"What do you mean by ‘What do you mean?’?"
Helen G // 4 April 2008
I’m still struggling with the questions I was asking in my previous post What is transfeminism? and wonder if it’s actually possible to combine the two in some sort of pragmatic symbiosis. What if – despite my personal conviction that there are immense areas of overlap between trans* issues and feminism – what if it really is a case of ‘east is east, west is west and never the twain shall meet’. That’s quite a depressing thought, actually, now I see it written down…
It’s entirely possible, I think (and, like all of us, I reserve the right to change my mind!), that my experiences as a trans woman, including my questions about my gender identity and expression and so on, are such personal things that maybe it really isn’t possible for me to do a Vulcan mind-meld with feminism. Transitioning is primarily about surviving, I believe, and sometimes that makes it difficult for me to raise my head and look for the bigger picture.
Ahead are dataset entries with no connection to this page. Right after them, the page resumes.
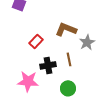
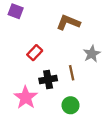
brown L-shape: (66, 29) -> (68, 22), moved
pink star: (28, 81) -> (26, 97), turned 30

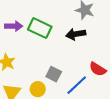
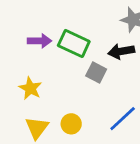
gray square: (54, 74) -> (96, 72), moved

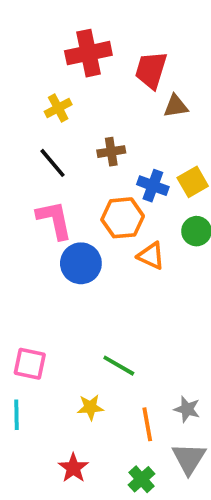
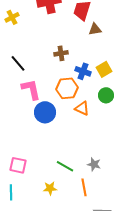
yellow cross: (58, 108) -> (12, 17), moved
black line: (52, 163) -> (18, 63), moved
gray star: (187, 409) -> (94, 164), moved
orange line: (147, 424) -> (84, 187), moved

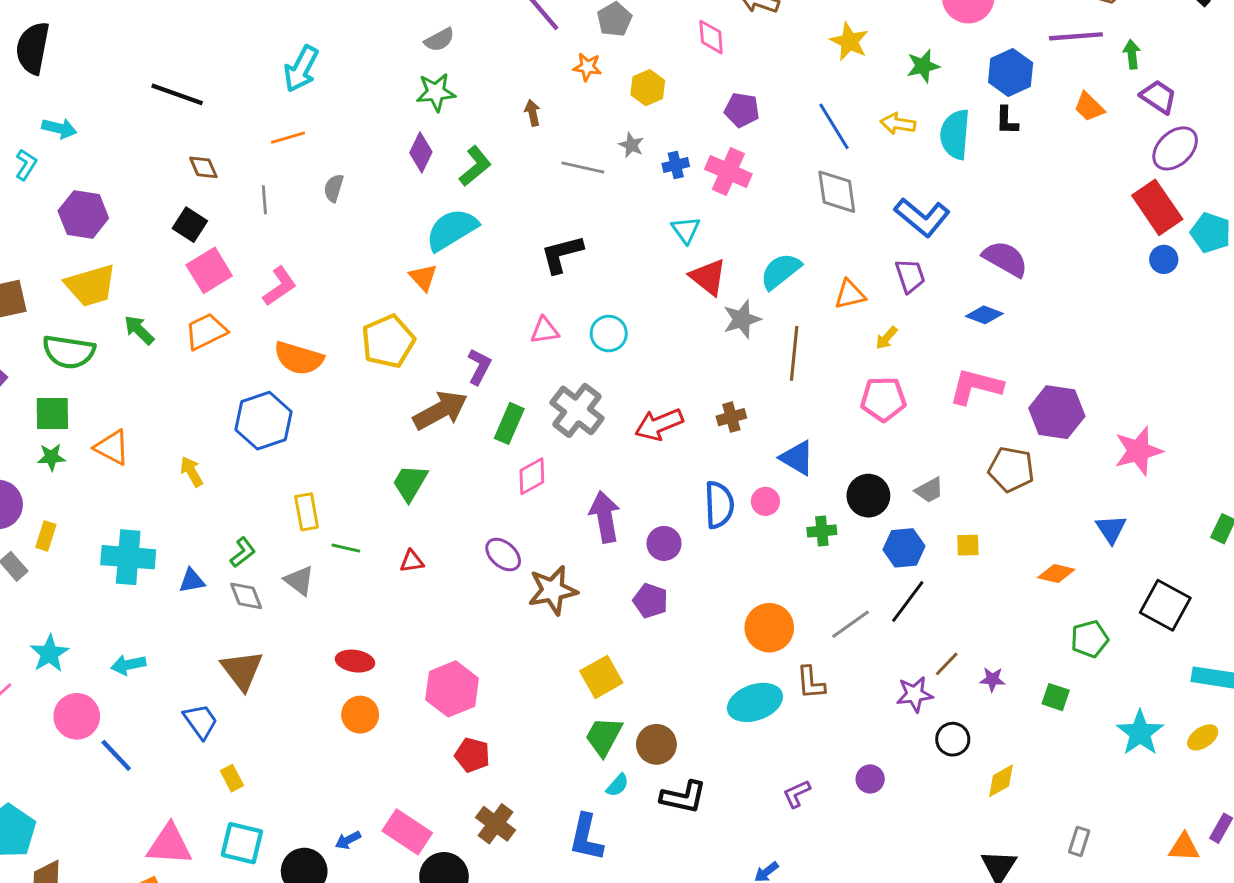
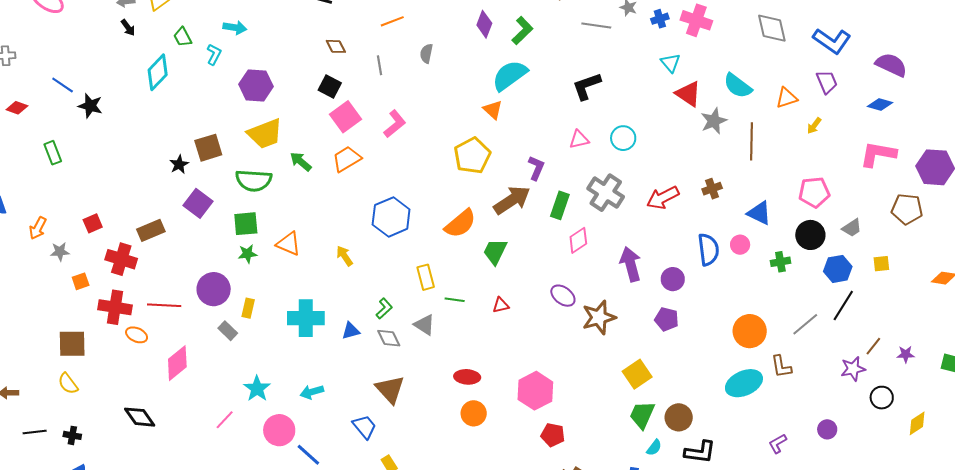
cyan semicircle: (781, 271) -> (738, 86), turned -100
orange semicircle: (299, 358) -> (460, 224), moved, turned -52
pink pentagon: (883, 399) -> (814, 192), moved

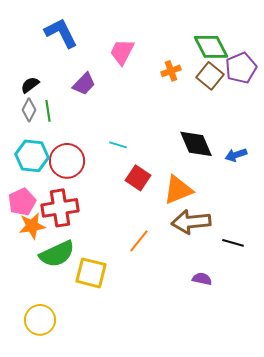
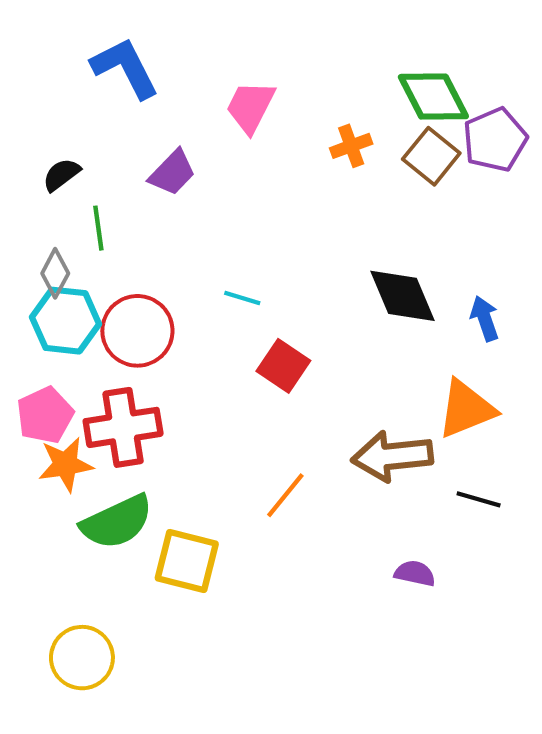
gray diamond: (29, 110) -> (55, 273), moved
blue arrow: (236, 155) -> (485, 319), turned 90
orange triangle: (178, 190) -> (466, 409), moved

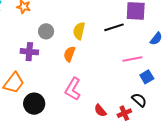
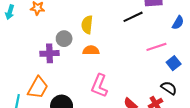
gray circle: (46, 31) -> (64, 39), moved
yellow semicircle: (79, 31) -> (87, 25), moved
orange semicircle: (69, 54) -> (91, 50), turned 77

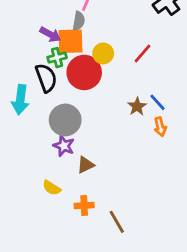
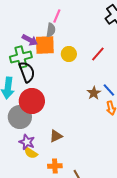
green cross: (57, 58) -> (21, 57), moved, size x1.5
red circle: (84, 72) -> (32, 101), moved
gray circle: (65, 120) -> (20, 117), moved
purple star: (64, 146) -> (27, 142), moved

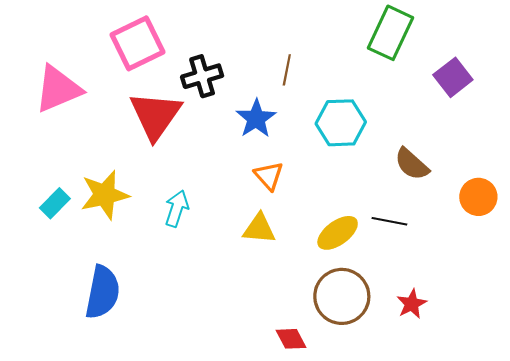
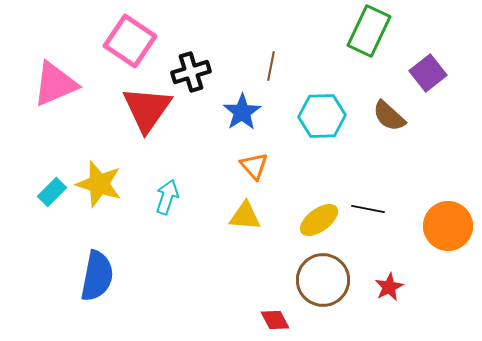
pink square: (137, 43) -> (130, 41), turned -30
brown semicircle: (412, 164) -> (389, 116), moved
yellow star: (105, 195) -> (99, 184), turned 30
orange circle: (478, 197) -> (448, 226), moved, size x1.4

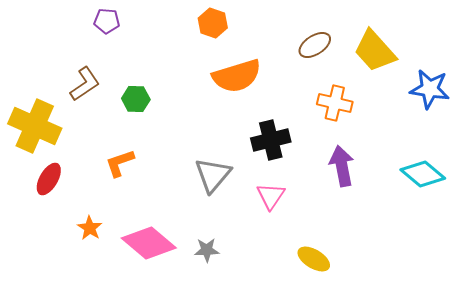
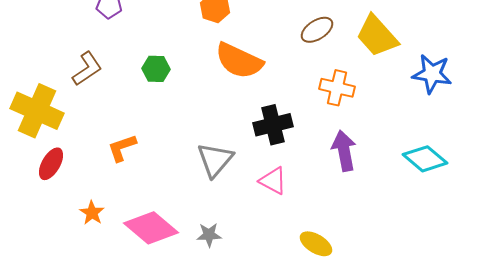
orange semicircle: (237, 76) -> (239, 61), turned 42
green hexagon: (136, 99) -> (156, 69), moved
pink triangle: (271, 196) -> (273, 181), turned -36

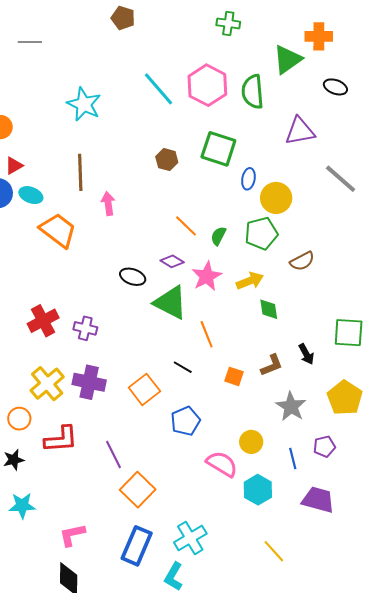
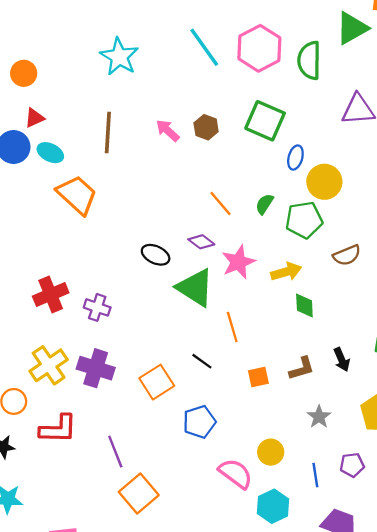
pink arrow: (108, 204) -> (168, 131), moved, turned -45
green semicircle: (218, 236) -> (264, 204), moved
orange square: (234, 376) -> (258, 377), turned -36
gray star: (291, 407) -> (319, 417), size x0.7

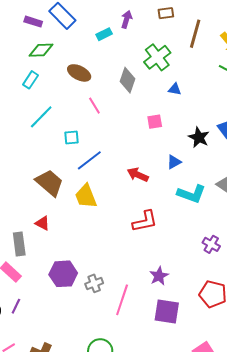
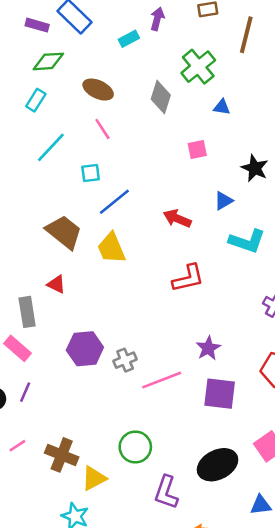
pink line: (94, 106) -> (102, 129), moved
pink line: (122, 300) -> (162, 380), turned 52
But feminism? My old friend Wikipedia would have me believe that "Feminism is a collection of social theories, political movements, and moral philosophies largely motivated by or concerned with the liberation of women". Nice soundbite – but is that really the whole story?
So I thought I’d turn it around and ask the TFW readership the questions: how do you define feminism? What does feminism mean to you? How do you reconcile your feminist views and beliefs with living in what seems to be an inherently anti-feminist patriarchal society?
I realise that feminism means different things to different people and that asking the question is not going to produce one single definition that works for everyone everywhere, but maybe the vox pop responses of The F Word’s readers will help give me a better general understanding.
"I’m a feminist because…"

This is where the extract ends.